In December 1945, Captain Glen Edwards and Lt. Col. Henry E. Warden set a new transcontinental speed record when they flew the second prototype XB-42 (43-50225) from Long Beach, California to Bolling Air Force Base in Washington, D.C. (c. 2,300 miles). In just 5 hours, 17 minutes, the XB-42 set a speed record of 433.6 mph (697.8 km/h).
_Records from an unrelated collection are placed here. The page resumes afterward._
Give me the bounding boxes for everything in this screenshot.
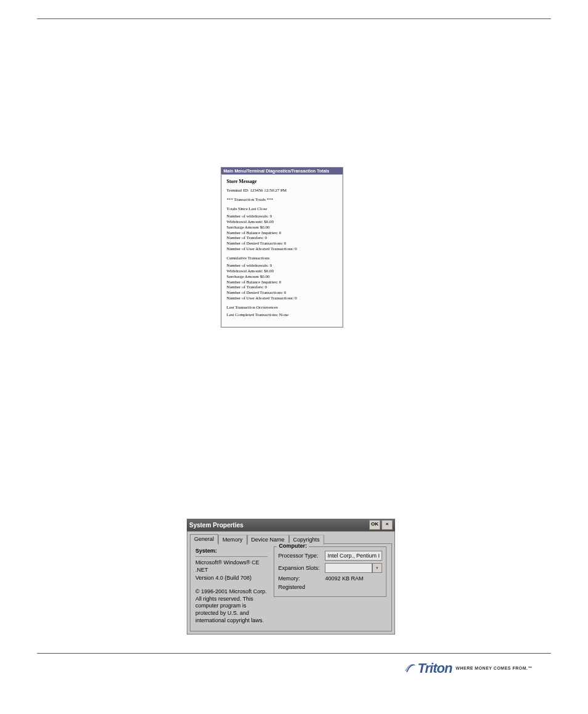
s1l0: Number of withdrawals: 0	[227, 214, 337, 219]
s1l2: Surcharge Amount $0.00	[227, 225, 337, 230]
tab-memory[interactable]: Memory	[218, 535, 247, 545]
store-message-titlebar: Main Menu/Terminal Diagnostics/Transacti…	[221, 168, 343, 174]
close-button[interactable]: ×	[382, 520, 393, 530]
store-message-window: Main Menu/Terminal Diagnostics/Transacti…	[221, 167, 343, 328]
tab-general[interactable]: General	[190, 534, 218, 544]
s2l1: Withdrawal Amount: $0.00	[227, 269, 337, 274]
store-message-heading: Store Message	[227, 179, 337, 184]
processor-type-label: Processor Type:	[278, 553, 325, 559]
system-os: Microsoft® Windows® CE .NET	[195, 559, 267, 574]
logo-brand-text: Triton	[417, 660, 452, 676]
expansion-slots-field[interactable]	[325, 563, 372, 573]
triton-logo: Triton WHERE MONEY COMES FROM.™	[405, 660, 533, 677]
expansion-slots-label: Expansion Slots:	[278, 565, 325, 571]
sysprops-title-text: System Properties	[189, 522, 243, 529]
system-properties-dialog: System Properties OK × General Memory De…	[187, 519, 395, 635]
computer-legend: Computer:	[277, 543, 309, 549]
logo-wisp-icon	[405, 660, 417, 677]
memory-value: 40092 KB RAM	[325, 575, 363, 582]
registered-label: Registered	[278, 584, 325, 590]
s2l4: Number of Transfers: 0	[227, 285, 337, 290]
expansion-slots-dropdown[interactable]: ▾	[372, 563, 382, 573]
top-divider	[37, 18, 551, 19]
chevron-down-icon: ▾	[376, 566, 378, 570]
page-footer: Triton WHERE MONEY COMES FROM.™	[37, 660, 551, 677]
terminal-id-line: Terminal ID: 123456 12:50:27 PM	[227, 188, 337, 193]
bottom-divider	[37, 653, 551, 654]
s2l3: Number of Balance Inquiries: 0	[227, 280, 337, 285]
system-copyright: © 1996-2001 Microsoft Corp. All rights r…	[195, 588, 267, 624]
s1l3: Number of Balance Inquiries: 0	[227, 230, 337, 236]
s1l4: Number of Transfers: 0	[227, 235, 337, 241]
since-last-close-title: Totals Since Last Close	[227, 206, 337, 212]
s2l0: Number of withdrawals: 0	[227, 263, 337, 269]
processor-type-field[interactable]: Intel Corp., Pentium I	[325, 551, 382, 561]
totals-header: *** Transaction Totals ***	[227, 197, 337, 203]
system-version: Version 4.0 (Build 708)	[195, 575, 267, 582]
s2l5: Number of Denied Transactions: 0	[227, 290, 337, 296]
last-occurrences-title: Last Transaction Occurrences	[227, 305, 337, 310]
system-label: System:	[195, 548, 217, 554]
last-completed-line: Last Completed Transactions: None	[227, 312, 337, 318]
cumulative-title: Cumulative Transactions	[227, 256, 337, 261]
sysprops-titlebar: System Properties OK ×	[187, 519, 395, 531]
s1l6: Number of User Aborted Transactions: 0	[227, 246, 337, 252]
s1l5: Number of Denied Transactions: 0	[227, 241, 337, 246]
logo-tagline: WHERE MONEY COMES FROM.™	[455, 666, 533, 670]
s1l1: Withdrawal Amount: $0.00	[227, 219, 337, 225]
s2l6: Number of User Aborted Transactions: 0	[227, 296, 337, 301]
s2l2: Surcharge Amount $0.00	[227, 274, 337, 280]
memory-label: Memory:	[278, 575, 325, 582]
ok-button[interactable]: OK	[369, 520, 380, 530]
The record-breaking XB-42 prototype was destroyed in a crash on 16 December. On a routine flight out of Bolling Field, Washington, D.C., suffered in short order, a landing gear extension problem, failure of the left engine, and as coolant temperatures rose, failure of the right engine. Major Hayduck bailed out at 1,200 feet, Lt. Col. Haney at 800 feet, and the pilot Lt. Col. Fred J. Ascani, after crawling aft to jettison the pusher propellers, at 400 feet – all three survived. The aircraft crashed at Oxon Hill, Maryland. The classified jettisonable propeller technology caused a problem for authorities in explaining what witnesses on the ground thought was the aircraft exploding. Possible fuel management problems were speculated, but this hypothesis was never proven by subsequent investigation.
The remaining prototype was used in flight test programs, including fulfilling a December 1943 proposal by Douglas to fit uprated engines and underwing Westinghouse 19XB-2A axial-flow turbojets of 1,600 lbf (7.1 kN) thrust each, making it the XB-42A.
In this configuration, it first flew at Muroc (now Edwards Air Force Base) on 27 May 1947. In testing, it reached 488 mph (785 km/h). After 22 flights, the lower vertical stabilizer and rudder were damaged in a hard landing in 1947. The XB-42A was repaired but never flew again, and was taken off the USAF inventory on 30 June 1949.
The first prototype 43-50224 - in storage awaiting restoration in the Restoration Hangar at the National Museum of the United States Air Force in Dayton, Ohio. The prototype was removed from the USAF inventory in 1949 and given to the National Air and Space Museum in Washington, D.C., in whose care it remains although it has never been placed on display. The wings were removed for transport but have since been lost. In late 2010, the fuselage was transferred, along with the Douglas XB-43 Jetmaster, to the National Museum of the United States Air Force in Dayton, Ohio where they are awaiting restoration in the Restoration Hangars. Once completed, they will be displayed in the Museum's Experimental Aircraft Hangar.